• [Instructions for the task] For the listing below, give the number of lines that include "mijn" and add nothing to it.

• • •

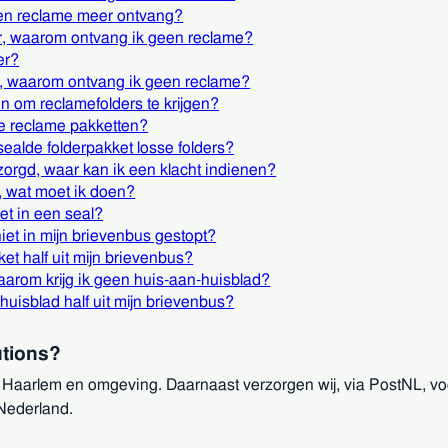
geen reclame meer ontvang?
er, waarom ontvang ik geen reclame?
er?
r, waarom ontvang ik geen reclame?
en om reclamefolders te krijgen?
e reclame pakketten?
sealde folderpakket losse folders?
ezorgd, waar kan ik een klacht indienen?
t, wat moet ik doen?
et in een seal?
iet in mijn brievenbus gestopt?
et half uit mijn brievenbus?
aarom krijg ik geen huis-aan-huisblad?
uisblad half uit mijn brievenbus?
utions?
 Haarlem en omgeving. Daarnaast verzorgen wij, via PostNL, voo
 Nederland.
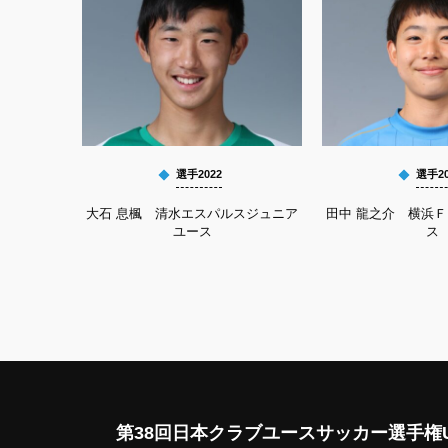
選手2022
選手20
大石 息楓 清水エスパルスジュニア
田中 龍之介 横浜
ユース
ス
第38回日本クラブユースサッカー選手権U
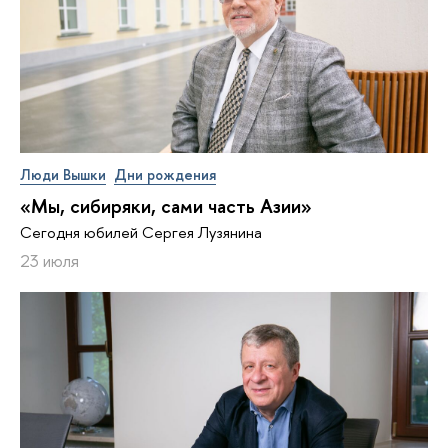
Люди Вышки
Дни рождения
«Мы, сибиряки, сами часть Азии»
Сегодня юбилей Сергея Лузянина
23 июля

• • •

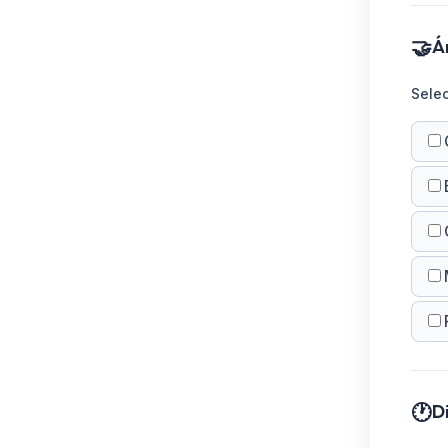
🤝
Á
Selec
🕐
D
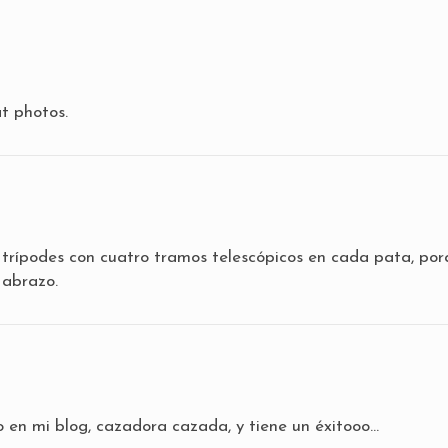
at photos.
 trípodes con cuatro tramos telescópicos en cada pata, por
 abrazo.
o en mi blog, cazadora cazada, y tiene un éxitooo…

• • •

• [Response to this task] 3